ART. 1. Les frontières de la France seront telles qu'elles étaient en 1790, sauf les modifications de part et d'autre qui se trouvent indiquées dans l'article présent.

1. Sur les frontières du nord, la ligne de démarcation restera telle que le traité de Paris l'avait fixée, jusque visà-vis de Quiévrain; de là elle suivra les anciennes limites des provinces belgiques, du ci-devant évêché de Liége et du duché de Bouillon, telles qu'elles étaient en 1790, en laissant les territoires enclavés de Philippeville et Marienbourg, avec les places de ce nom, ainsi que tout le duché de Bouillon, hors des frontières de la France; depuis Villers près d'Orval (sur les confins du département des Ardennes et du grand duché de Luxembourg) jusqu'à Perle, sur la chaussée qui conduit de Thionville à Trèves, la ligne restera telle qu'elle avait été désignée par le traité de Paris.

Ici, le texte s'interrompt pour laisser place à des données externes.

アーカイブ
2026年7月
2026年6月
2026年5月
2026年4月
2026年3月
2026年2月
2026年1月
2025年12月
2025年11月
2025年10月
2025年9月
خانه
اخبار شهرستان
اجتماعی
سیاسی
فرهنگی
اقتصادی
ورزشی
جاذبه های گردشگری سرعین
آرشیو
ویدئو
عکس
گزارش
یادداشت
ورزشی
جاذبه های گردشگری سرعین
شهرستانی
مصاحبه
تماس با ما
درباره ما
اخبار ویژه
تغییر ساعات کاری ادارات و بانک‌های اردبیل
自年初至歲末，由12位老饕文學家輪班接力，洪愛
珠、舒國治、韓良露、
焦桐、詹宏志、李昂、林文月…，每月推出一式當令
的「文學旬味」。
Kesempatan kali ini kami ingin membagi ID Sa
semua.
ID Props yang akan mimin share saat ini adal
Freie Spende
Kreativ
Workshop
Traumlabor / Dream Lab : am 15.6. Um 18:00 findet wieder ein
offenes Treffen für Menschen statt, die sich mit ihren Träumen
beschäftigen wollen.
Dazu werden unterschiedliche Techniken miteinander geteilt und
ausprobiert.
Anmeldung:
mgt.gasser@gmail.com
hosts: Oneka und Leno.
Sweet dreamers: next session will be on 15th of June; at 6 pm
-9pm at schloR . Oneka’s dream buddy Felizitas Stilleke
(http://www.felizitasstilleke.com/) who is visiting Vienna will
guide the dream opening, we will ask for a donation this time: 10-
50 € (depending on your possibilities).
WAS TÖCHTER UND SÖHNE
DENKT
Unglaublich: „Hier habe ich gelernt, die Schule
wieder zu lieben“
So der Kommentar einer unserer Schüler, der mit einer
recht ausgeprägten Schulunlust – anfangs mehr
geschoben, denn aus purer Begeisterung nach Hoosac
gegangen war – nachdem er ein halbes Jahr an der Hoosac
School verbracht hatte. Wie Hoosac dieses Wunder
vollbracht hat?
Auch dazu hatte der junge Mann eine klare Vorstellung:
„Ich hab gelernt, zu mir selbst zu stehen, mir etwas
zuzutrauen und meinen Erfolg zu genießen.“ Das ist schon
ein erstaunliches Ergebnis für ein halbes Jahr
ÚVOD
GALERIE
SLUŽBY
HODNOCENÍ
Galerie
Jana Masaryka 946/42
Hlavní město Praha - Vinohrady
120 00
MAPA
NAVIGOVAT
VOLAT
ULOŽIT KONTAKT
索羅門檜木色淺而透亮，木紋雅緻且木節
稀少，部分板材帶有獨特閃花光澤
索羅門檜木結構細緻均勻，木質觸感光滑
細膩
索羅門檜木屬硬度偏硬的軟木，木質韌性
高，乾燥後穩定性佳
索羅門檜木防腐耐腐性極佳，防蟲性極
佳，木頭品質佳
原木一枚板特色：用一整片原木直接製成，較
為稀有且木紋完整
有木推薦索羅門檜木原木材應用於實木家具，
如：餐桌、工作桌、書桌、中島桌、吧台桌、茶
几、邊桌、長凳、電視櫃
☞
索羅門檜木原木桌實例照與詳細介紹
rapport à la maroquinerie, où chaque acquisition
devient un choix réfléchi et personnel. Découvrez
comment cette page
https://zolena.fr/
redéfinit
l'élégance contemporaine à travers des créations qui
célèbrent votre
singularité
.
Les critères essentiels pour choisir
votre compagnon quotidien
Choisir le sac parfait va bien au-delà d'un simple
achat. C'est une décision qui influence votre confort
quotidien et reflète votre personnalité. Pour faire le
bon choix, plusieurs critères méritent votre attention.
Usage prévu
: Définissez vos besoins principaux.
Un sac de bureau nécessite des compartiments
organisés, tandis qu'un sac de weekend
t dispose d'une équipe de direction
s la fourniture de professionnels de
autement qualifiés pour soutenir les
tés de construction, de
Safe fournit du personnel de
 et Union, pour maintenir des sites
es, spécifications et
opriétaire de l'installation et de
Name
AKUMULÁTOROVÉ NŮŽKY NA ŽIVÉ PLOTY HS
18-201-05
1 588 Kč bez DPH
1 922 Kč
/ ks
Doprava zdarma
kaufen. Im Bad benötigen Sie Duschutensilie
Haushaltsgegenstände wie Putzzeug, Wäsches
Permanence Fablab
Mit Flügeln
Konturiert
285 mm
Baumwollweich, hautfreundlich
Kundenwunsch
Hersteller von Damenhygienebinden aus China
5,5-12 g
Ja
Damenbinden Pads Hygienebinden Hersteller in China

De Perle elle passera par Launsdorf, Wallwich, Schardof, Niederveiling, Pellweiler, tous ces endroits restant avec leurs banlieues à fa France, jusqu'à Houvre, et suivra de là les anciennes limites du pays de Sarrebruck, en laissant Sarre-Louis et le cours de la Sarre, avec les endroits situés à la droite de la ligne cidessus désignée et leurs banlieues, hors des limites françaises. Des limites du pays de Sarrebruck, la ligne de démarcation sera la même qui sépare actuellement de l'Allemagne les départemens de la Moselle et du Bas-Rhin, jusqu'à la Lauter,

qui servira ensuite de frontière jusqu'à son embouchure dans le Rhin. Tout le territoire sur la rive gauche de la Lauter, y compris la place de Landau, fera partie de l'Allemagne ; cependant la ville de Weissembourg, traversée par cette rivière, restera toute entière à la France, avec un rayon sur la rive gauche n'excédant pas mille toises, et qui sera plus particulièrement déterminé par les commissaires que l'on chargera de la dé limitation prochaine.

2.° A partir de l'embouchure de la Lauter, le long des départemens du Bas-Rhin, du Haut-Rhin, du Doubs et du Jura, jusqu'au canton de Vaud, les frontières resteront comme elles ont été fixées par le traité de Paris. Le thalweg du Rhin formera la démarcation entre la France et les États de l'Allemagne; mais la propriété des îles, telle qu'elle sera fixée à la suite d'une nouvelle reconnaissance du cours de ce fleuve, restera immuable, quelques changemens que subisse ce cours par la suite du temps. Des commissaires seront nommés de part et d'autre par les hautes parties contractantes, dans le délai de trois mois, pour procéder à ladite reconnaissance. La moitié du pont entre Strasbourg et Kehl appartiendra à la France, et l'autre moitié au grand duché de Bade.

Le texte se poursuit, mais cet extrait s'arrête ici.